Logging and Monitoring¶

Comprehensive logging and monitoring setup for A2A Registry deployments.

Logging Configuration¶

Server Logging¶

A2A Registry uses Python's standard logging module with configurable levels:

# Start server with different log levels
a2a-registry serve --log-level DEBUG    # Detailed debug information
a2a-registry serve --log-level INFO     # Standard information (default)
a2a-registry serve --log-level WARNING  # Warnings and errors only
a2a-registry serve --log-level ERROR    # Errors only

Structured Logging¶

Configure structured JSON logging for production:

import logging
import json
from datetime import datetime

class JSONFormatter(logging.Formatter):
    def format(self, record):
        log_entry = {
            "timestamp": datetime.utcnow().isoformat(),
            "level": record.levelname,
            "logger": record.name,
            "message": record.getMessage(),
            "module": record.module,
            "function": record.funcName,
            "line": record.lineno
        }

        # Add extra fields if present
        if hasattr(record, 'agent_id'):
            log_entry['agent_id'] = record.agent_id
        if hasattr(record, 'request_id'):
            log_entry['request_id'] = record.request_id
        if hasattr(record, 'duration'):
            log_entry['duration'] = record.duration

        return json.dumps(log_entry)

# Configure logging
def setup_logging():
    handler = logging.StreamHandler()
    handler.setFormatter(JSONFormatter())

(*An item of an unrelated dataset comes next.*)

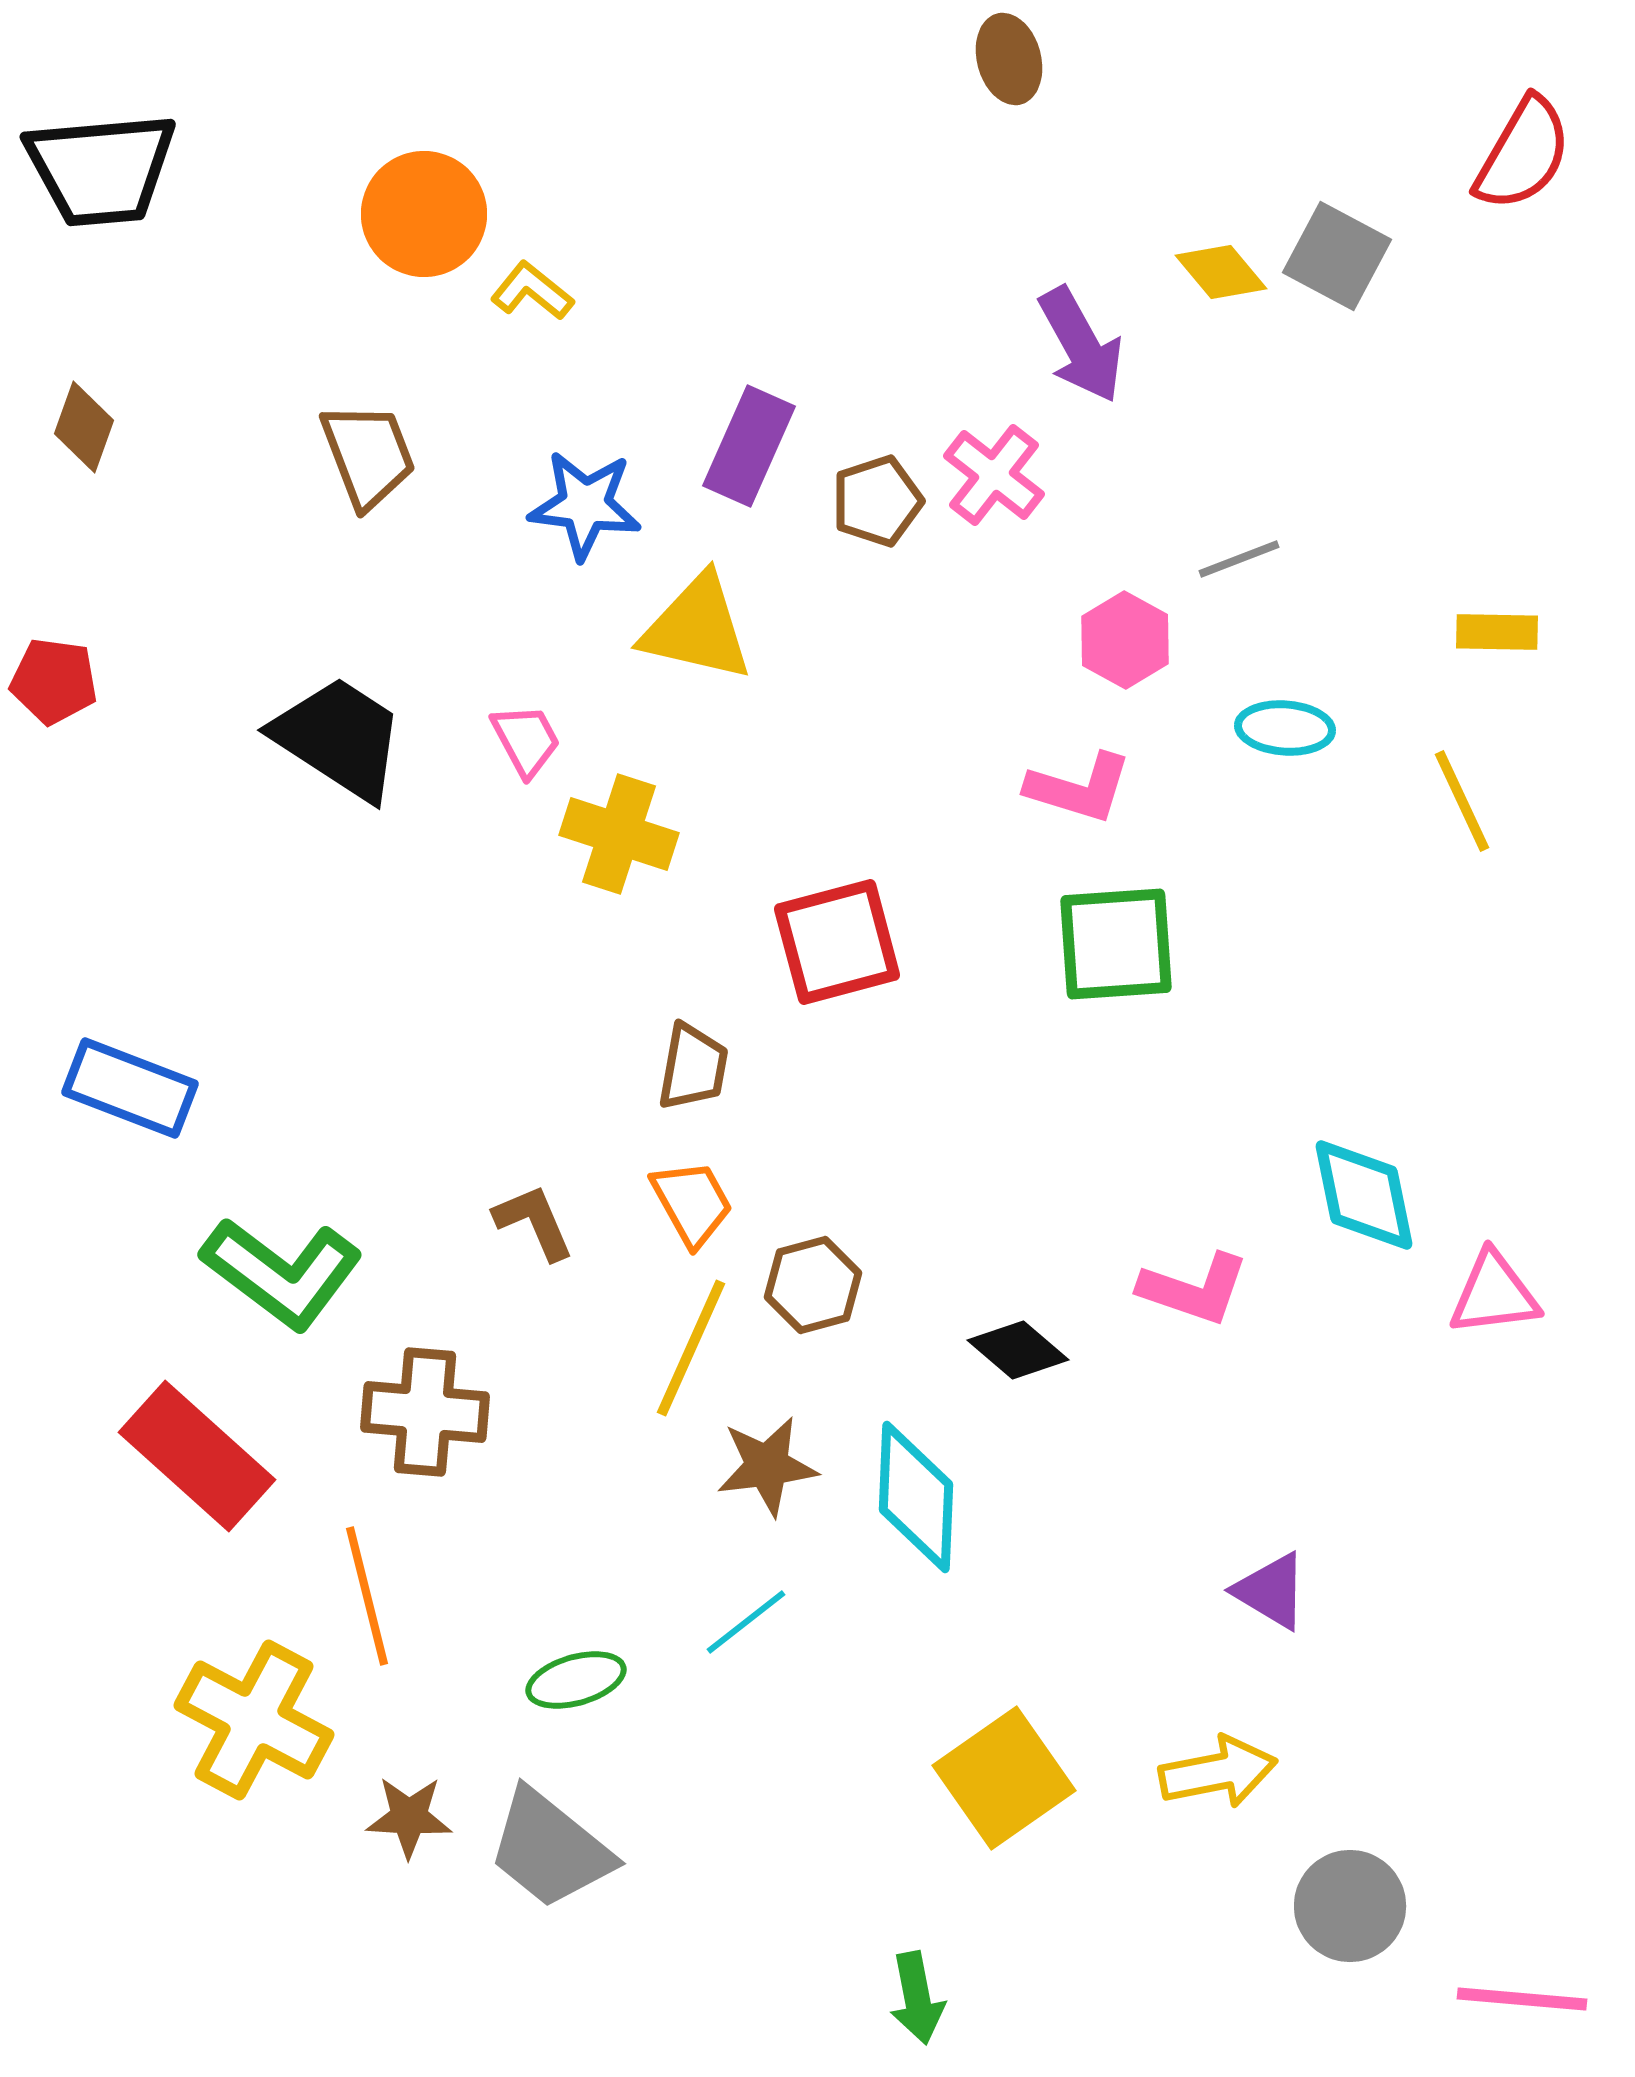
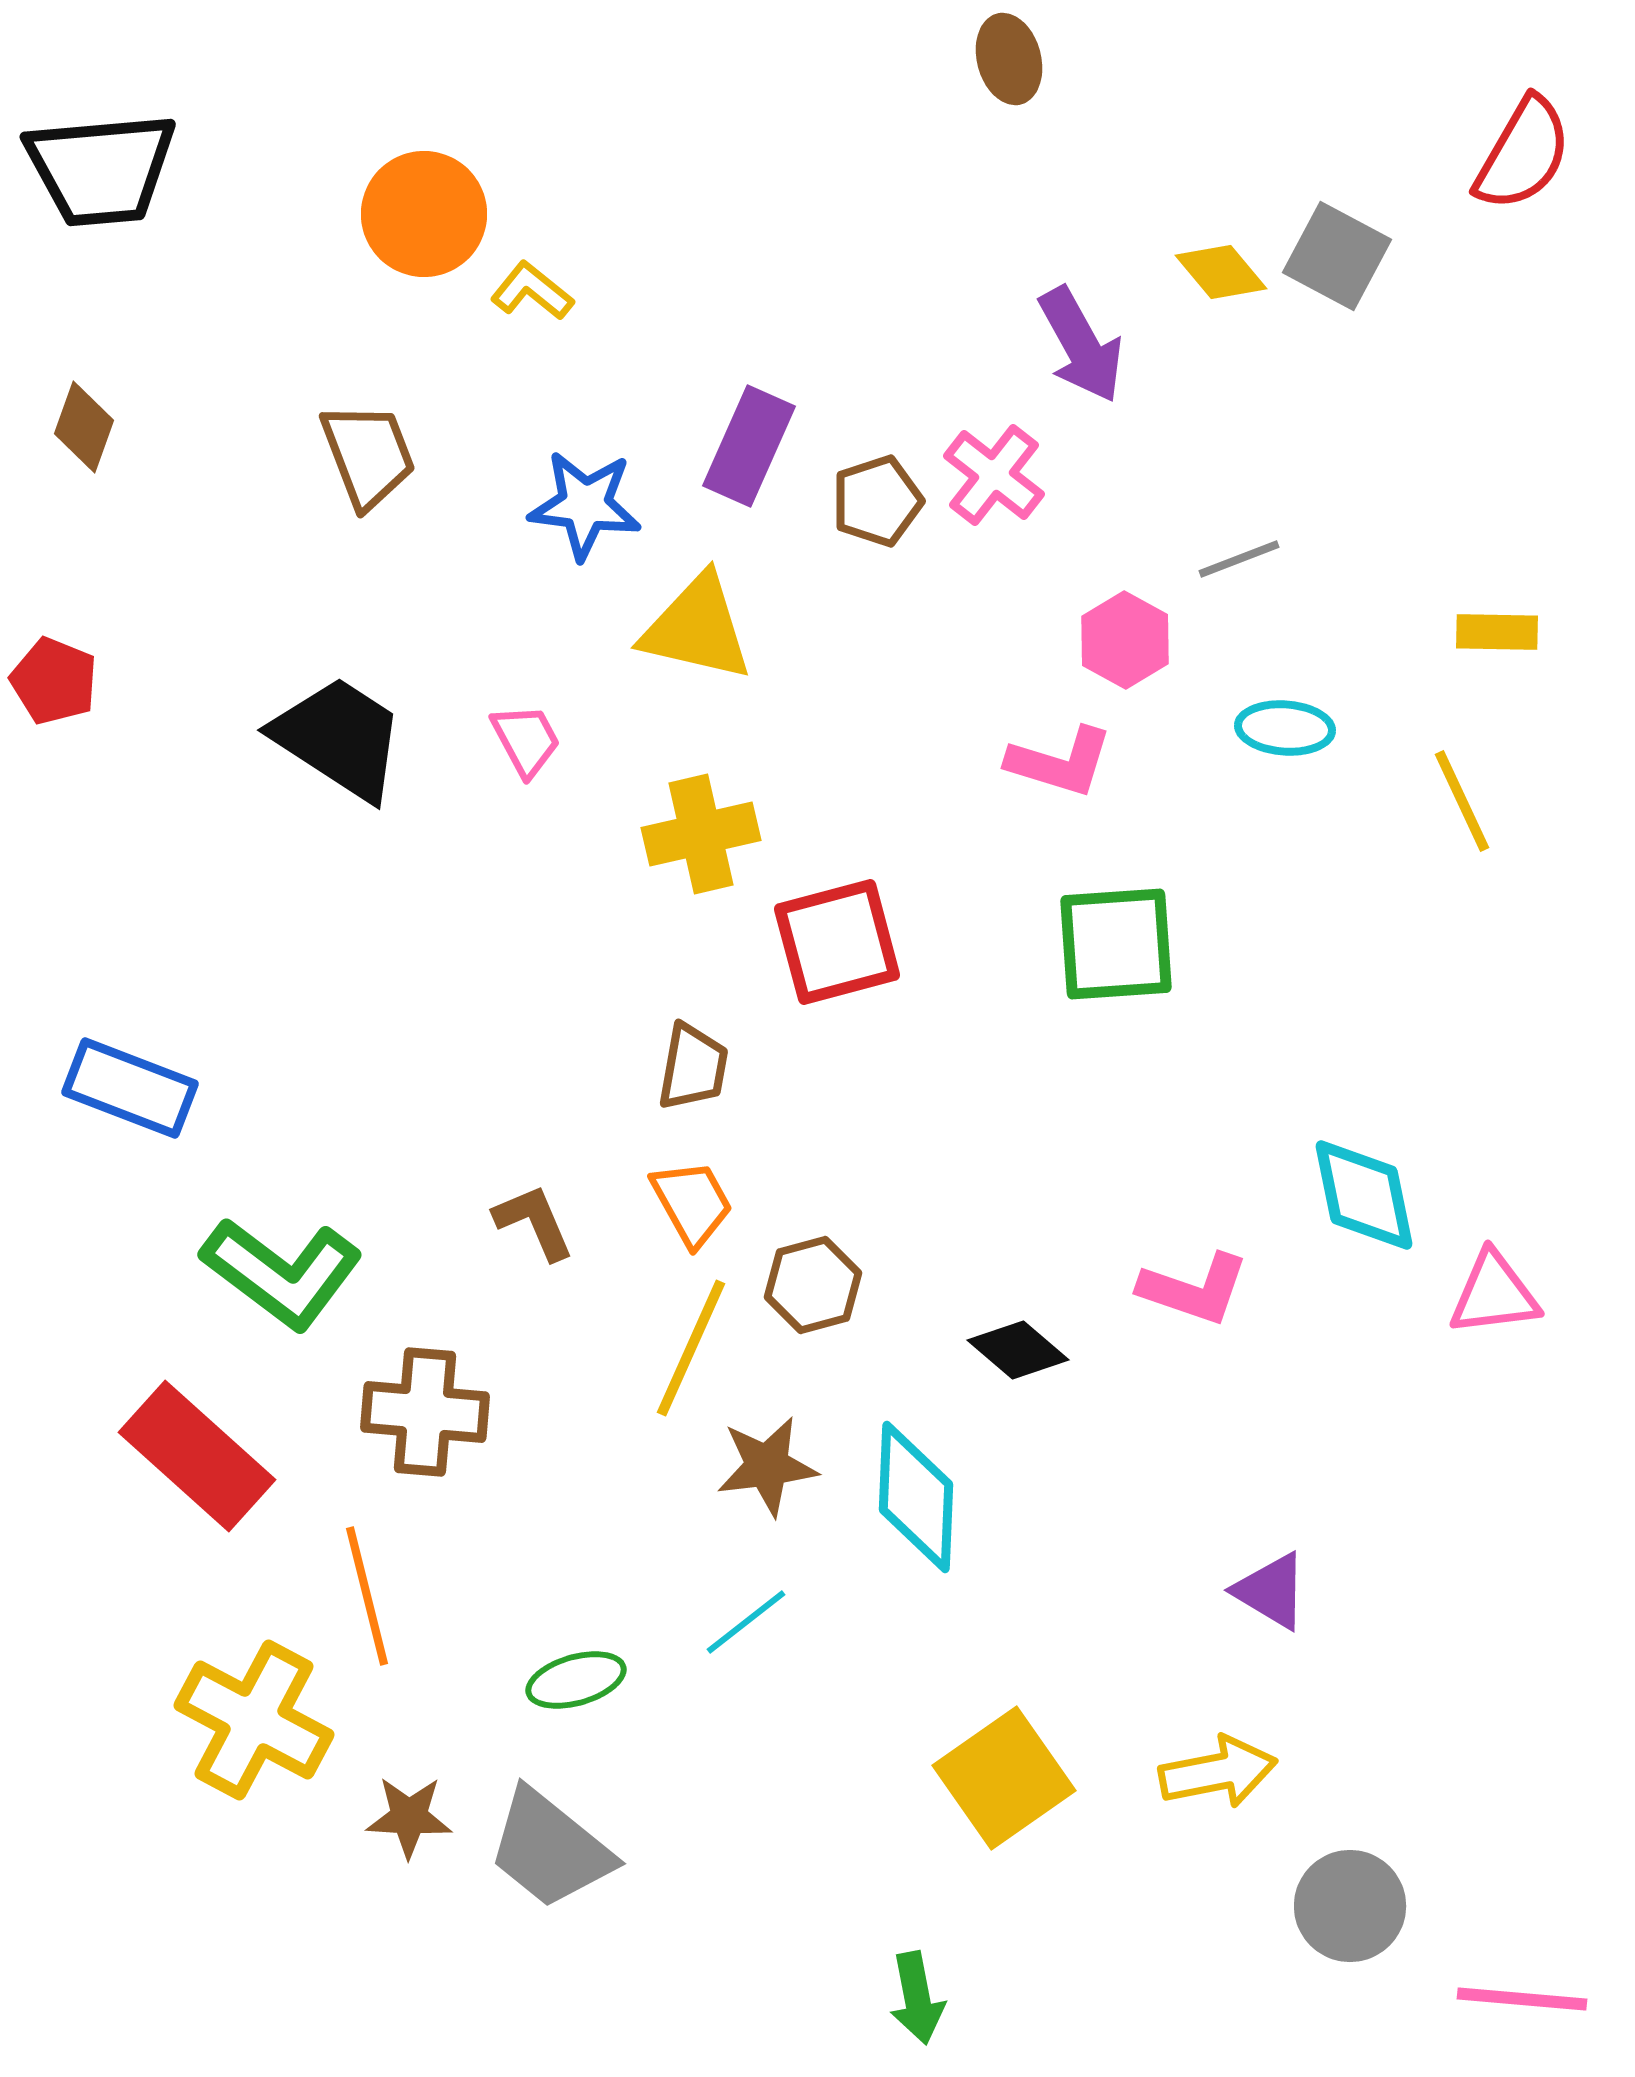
red pentagon at (54, 681): rotated 14 degrees clockwise
pink L-shape at (1079, 788): moved 19 px left, 26 px up
yellow cross at (619, 834): moved 82 px right; rotated 31 degrees counterclockwise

    logger = logging.getLogger("a2a_registry")
    logger.setLevel(logging.INFO)
    logger.addHandler(handler)

    return logger

logger = setup_logging()

Application Logging¶

Add detailed logging to registry operations:

import logging
import time
from functools import wraps

logger = logging.getLogger("a2a_registry.storage")

def log_operation(operation_name: str):
    """Decorator to log storage operations"""
    def decorator(func):
        @wraps(func)
        async def wrapper(*args, **kwargs):
            start_time = time.time()
            agent_id = kwargs.get('agent_id', args[1] if len(args) > 1 else 'unknown')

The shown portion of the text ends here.